On February 21, 2019, about 0659 Hawaii-Aleutian standard time, an MD Helicopters, 369E helicopter, N506PH, was substantially damaged when it was involved in an accident near Kukuihaele, Hawaii. The pilot was seriously injured. The helicopter was operated as a Title 14 Code of Federal Regulations Part 91 positioning flight.

The pilot reported that the helicopter had undergone a 300-hour inspection the night before the flight, which included an engine wash, and he had performed post-maintenance flight tasks before departing on the flight. He stated he was maneuvering to land at an off-airport site to pick up passengers when he observed, out of the corner of his eye, a yellow flash, followed by a red flash. The pilot then looked inside the helicopter and saw the engine out light illuminate and heard an alarm activate. He noticed the turbine outlet temperature (TOT) at about 909° C and the engine torque gauge indicated 0%. He established an autorotation descent and found a suitable landing area. During touchdown to uneven terrain, the tail rotor assembly and left skid assembly broke away and the helicopter rolled to the left. The helicopter came to rest on its side with the engine still running. The pilot shutdown the engine with the fuel shutoff valve and exited through the front windscreen area with the help of responders.

All major components of the helicopter were found in a debris area around the accident site. The main rotor blades remained attached to the hub and displayed chordwise bending and wrinkling along their span. The left landing skid separated at the front and rear struts. The empennage separated from the tailboom. The tail rotor assembly remained attached to the end of the tailboom. About 42 gallons of jet fuel were drained from the fuel tank. The helicopter remained at the accident site for three days and was then recovered to the operator’s T-hangar, which was not equipped with climate control.

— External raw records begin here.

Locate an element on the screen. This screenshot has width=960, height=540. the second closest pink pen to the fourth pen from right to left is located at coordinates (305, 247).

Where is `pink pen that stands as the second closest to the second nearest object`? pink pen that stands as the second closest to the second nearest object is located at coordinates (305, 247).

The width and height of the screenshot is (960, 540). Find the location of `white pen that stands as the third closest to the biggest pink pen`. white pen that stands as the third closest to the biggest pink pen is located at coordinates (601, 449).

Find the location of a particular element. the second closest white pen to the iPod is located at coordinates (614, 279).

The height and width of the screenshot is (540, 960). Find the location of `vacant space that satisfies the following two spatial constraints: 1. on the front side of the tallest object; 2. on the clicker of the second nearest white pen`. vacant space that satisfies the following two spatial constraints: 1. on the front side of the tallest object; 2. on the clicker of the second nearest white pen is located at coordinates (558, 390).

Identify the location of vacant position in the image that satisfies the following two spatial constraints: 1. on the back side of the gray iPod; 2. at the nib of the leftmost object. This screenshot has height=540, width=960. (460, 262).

A post-accident examination, performed on March 5 and 6, 2019, revealed no mechanical malfunctions or failures with the airframe that would have precluded normal operation. A preliminary engine examination revealed the compressor bleed valve unit (bleed valve) was in the incorrect, closed position, had an accumulation of corrosion on the back face of the bleed valve, and the bleed valve would not move with hand force (figure 1.). According to a Rolls-Royce engine training manual, when the engine is not in operation, the bleed valve is positioned fully opened by a spring. The bleed valve is open during starting and idle operations and modulates from open to close once predetermined pressure ratios are obtained. The engine was shipped to an authorized service facility on March 21, 2019.

The engine was received at the test facility and examination revealed that the bleed valve was still in the closed position. The engine was placed in a test cell and prepared for a “run as received” test run. The bleed valve was manually placed in the open position prior to starting the engine. The engine was subsequently started and brought to idle.

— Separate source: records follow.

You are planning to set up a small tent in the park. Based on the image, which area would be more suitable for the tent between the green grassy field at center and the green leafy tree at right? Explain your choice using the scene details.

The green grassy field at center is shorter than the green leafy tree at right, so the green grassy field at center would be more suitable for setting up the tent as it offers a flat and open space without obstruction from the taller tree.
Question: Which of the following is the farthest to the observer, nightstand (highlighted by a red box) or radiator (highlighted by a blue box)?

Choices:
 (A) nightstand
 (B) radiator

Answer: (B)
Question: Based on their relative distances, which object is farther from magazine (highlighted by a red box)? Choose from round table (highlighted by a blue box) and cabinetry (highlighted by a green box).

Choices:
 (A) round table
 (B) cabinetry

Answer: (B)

Figure 1. Compressor bleed valve on the accident engine.

The engine ran normally up to takeoff power and was shut down. The bleed valve was observed to close “reluctantly,” or at a rate that was slower than normal during the engine run.

The engine was then fitted with an exemplar bleed valve unit modified to open and close manually. The engine started normally and was accelerated to takeoff power. The bleed valve was manually held in the closed position while engine power was then reduced. About 78% N1 speed (rotation of the engine compressor section), the engine power began to surge, and TOT increased. Any attempts to increase power at that time increased the severity of the surging.

The accident bleed valve unit was further examined. The valve moved with moderate force and required the use of a mallet to extricate it from the bushing in which the valve stem resided. An accumulation of corrosion was present on multiple surfaces of the bleed valve assembly including the valve stem, spring, bellows, and the bushing, as shown in figure 2. Measurements of the bleed valve stem and bushing were taken. The valve stem measured .3079 inch outside diameter, including the corrosion, and the bushing measured .307 inch inside diameter, including the corrosion. Regarding compressor bleed valve assembly, the Rolls-Royce maintenance manual indicates that the compressor bleed valve stem outside diameter is 0.307 to 0.308 inch and states in part, “D. Check the inside diameter of the bushing (120) is .310 in. (7.87mm).”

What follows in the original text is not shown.